5 May 2000

1.1.7 Pronouns, in L'Huillier, Advanced French Grammar

presentation of L'Huillier's work, by Corry Shores

[Subsection headings are my own]

Monique L'Huillier

Advanced French Grammar

1. Framework

1.1 Parts of Speech

1.1.7 Pronouns

Pronouns usually replace some other sentence element, but no all of them do. 

1) Nominal Pronouns
1a) Some nominal pronouns refer directly the their referents. This means their reference hooks-on to the referent without needing some additional noun to tell us what they refer-to. We see this for first and second person pronouns, je and tu.
1b) Other nominal pronouns refer directly to an undetermined referent without replacing any expressed words, as for example, quelqu' un.

2) Representative pronouns refer to elements that are already present in the textual context.
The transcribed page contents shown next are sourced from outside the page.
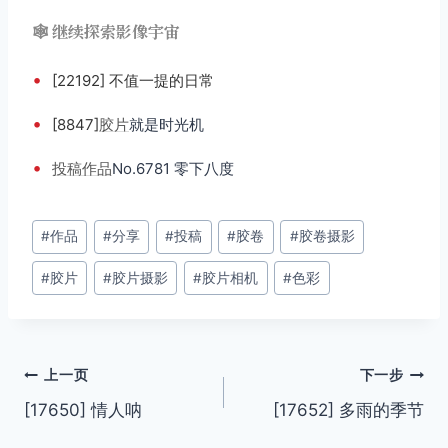
🕸️ 继续探索影像宇宙
•
[22192] 不值一提的日常
•
[8847]
胶片
就是时光机
•
投稿
作品
No.6781 零下八度
文
#
作品
#
分享
#
投稿
#
胶卷
#
胶卷摄影
章
#
胶片
#
胶片摄影
#
胶片相机
#
色彩
标
签：
文
上一页
下一步
[17650] 情人呐
[17652] 多雨的季节
章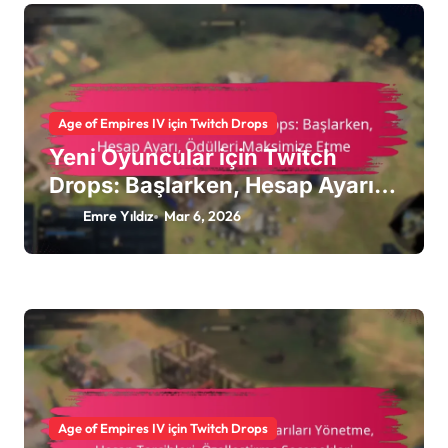
Age of Empires IV için Twitch Drops
Yeni Oyuncular için Twitch
Drops: Başlarken, Hesap Ayarı,
Ödülleri Maksimize Etme
Emre Yıldız
Mar 6, 2026
Age of Empires IV için Twitch Drops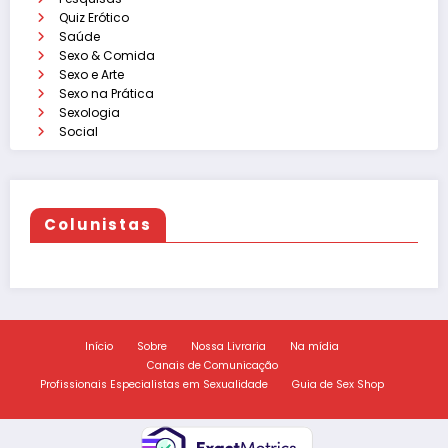
Quiz Erótico
Saúde
Sexo & Comida
Sexo e Arte
Sexo na Prática
Sexologia
Social
Colunistas
Início
Sobre
Nossa Livraria
Na mídia
Canais de Comunicação
Profissionais Especialistas em Sexualidade
Guia de Sex Shop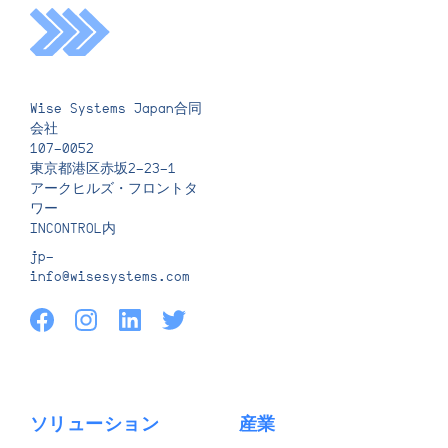
Wise Systems Japan合同
会社
107-0052
東京都港区赤坂2-23-1
アークヒルズ・フロントタ
ワー
INCONTROL内
jp-
info@wisesystems.com
ソリューション
産業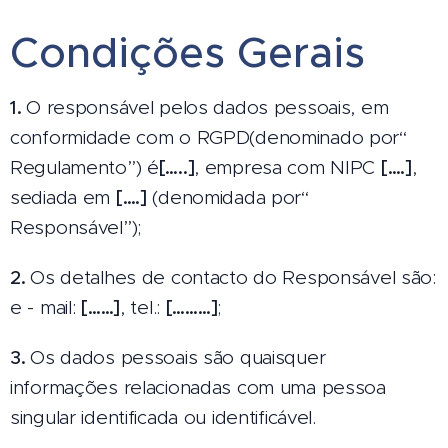
Condições Gerais
1.
O responsável pelos dados pessoais, em
conformidade com o RGPD(denominado por“
Regulamento”) é
[…..]
, empresa com NIPC
[….]
,
sediada em
[….]
(denomidada por“
Responsável”);
2.
Os detalhes de contacto do Responsável são:
e - mail:
[……]
, tel.:
[………]
;
3.
Os dados pessoais são quaisquer
informações relacionadas com uma pessoa
singular identificada ou identificável.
These prior elements are called their antecedents.
The antecedent can be a noun, noun phrase, adjective, infinitive verb, clause, or whole sentence. Given this wide variety of possible antecedents, we also consider pronouns more generally to be proforms

Normally the antecedent precedes the representative pronoun. This case is called an anaphor.
Un homme est arrivé. Il es entré dans le café.

Or, the the antecedent might come after the pronoun. In this case it is a cataphor. Nonetheless, we still call the replaced noun the antecedent.
Elle est vraiment sale, ta voiture.
'Elle' refers catphorically to 'ta voiture.'
Usually the antecedent and the pronoun share the same referent or object in the world. Hence there is co-reference between the antecedent and its pronoun.

Pronouns fall under seven classes:
1) personal and impersonal
2) demonstrative
3) possessive,
4) relative,
5) interrogative and exclamative,
6) indefinite, and
7) numeral.

L'Huillier, Monique. Advanced French Grammar. Cambridge: Cambridge University Press, 1999.